[PROBLEM DETAILS] The data should be written out in full, exactly as it stands, and the pictures dropped.

[Page images and extracted text]
++++++++++++++++++++
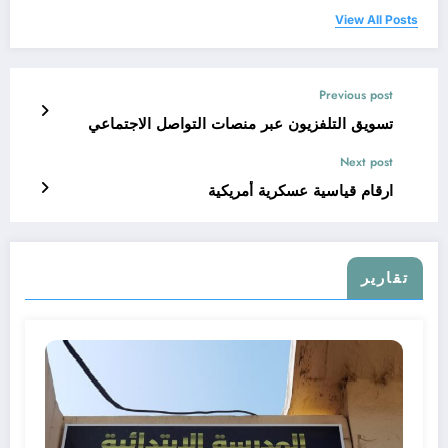
View All Posts
Previous post
تسويق التلفزيون عبر منصات التواصل الاجتماعي
Next post
ارقام قياسية عسكرية أمريكية
تقارير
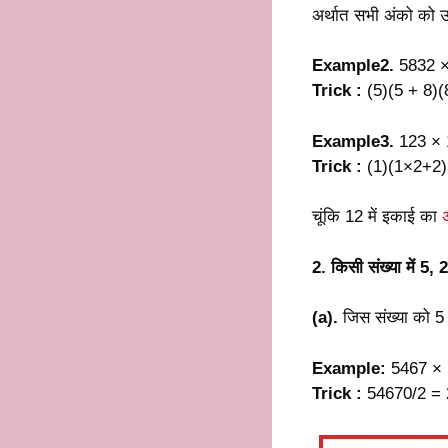
अर्थात सभी अंको को उसक
Example2.
5832 ×
Trick :
(5)(5 + 8)(
Example3.
123 × 
Trick :
(1)(1×2+2)
चूंकि 12 में इकाई का
2. किसी संख्या में 5,
(a).
जिस संख्या को 5 
Example:
5467 × 
Trick :
54670/2 = 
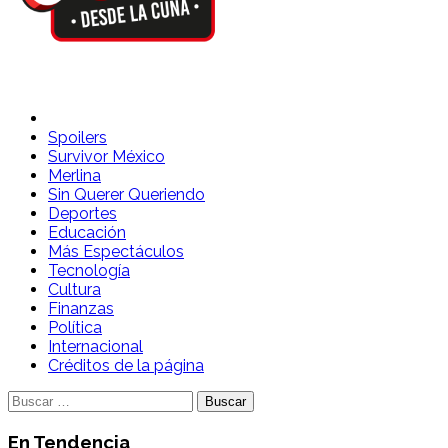
Spoilers Desde la Cuna
Sitio con información sobre series, película, reality shows y
telenovelas
Spoilers
Survivor México
Merlina
Sin Querer Queriendo
Deportes
Educación
Más Espectáculos
Tecnología
Cultura
Finanzas
Política
Internacional
Créditos de la página
Buscar:
En Tendencia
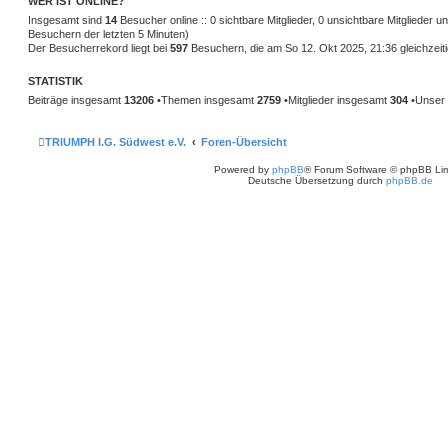
WER IST ONLINE?
r
Insgesamt sind
a
14
Besucher online :: 0 sichtbare Mitglieder, 0 unsichtbare Mitglieder 
g
Besuchern der letzten 5 Minuten)
Der Besucherrekord liegt bei
597
Besuchern, die am So 12. Okt 2025, 21:36 gleichzeiti
STATISTIK
Beiträge insgesamt
13206
•Themen insgesamt
2759
•Mitglieder insgesamt
304
•Unser 
TRIUMPH I.G. Südwest e.V.
Foren-Übersicht
Powered by
phpBB
® Forum Software © phpBB Lim
Deutsche Übersetzung durch
phpBB.de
++++++++++++++++++++
[SOLUTION BELOW]
View All Posts
Previous post
تسويق التلفزيون عبر منصات التواصل الاجتماعي
Next post
ارقام قياسية عسكرية أمريكية
تقارير
अर्थात सभी अंको को उसक
Example2.
5832 ×
Trick :
(5)(5 + 8)(
Example3.
123 × 
Trick :
(1)(1×2+2)
चूंकि 12 में इकाई का
2. किसी संख्या में 5,
(a).
जिस संख्या को 5 
Example:
5467 × 
Trick :
54670/2 = 
Spoilers Desde la Cuna
Sitio con información sobre series, película, reality shows y
telenovelas
Spoilers
Survivor México
Merlina
Sin Querer Queriendo
Deportes
Educación
Más Espectáculos
Tecnología
Cultura
Finanzas
Política
Internacional
Créditos de la página
Buscar:
En Tendencia
WER IST ONLINE?
r
Insgesamt sind
a
14
Besucher online :: 0 sichtbare Mitglieder, 0 unsichtbare Mitglieder 
g
Besuchern der letzten 5 Minuten)
Der Besucherrekord liegt bei
597
Besuchern, die am So 12. Okt 2025, 21:36 gleichzeiti
STATISTIK
Beiträge insgesamt
13206
•Themen insgesamt
2759
•Mitglieder insgesamt
304
•Unser 
TRIUMPH I.G. Südwest e.V.
Foren-Übersicht
Powered by
phpBB
® Forum Software © phpBB Lim
Deutsche Übersetzung durch
phpBB.de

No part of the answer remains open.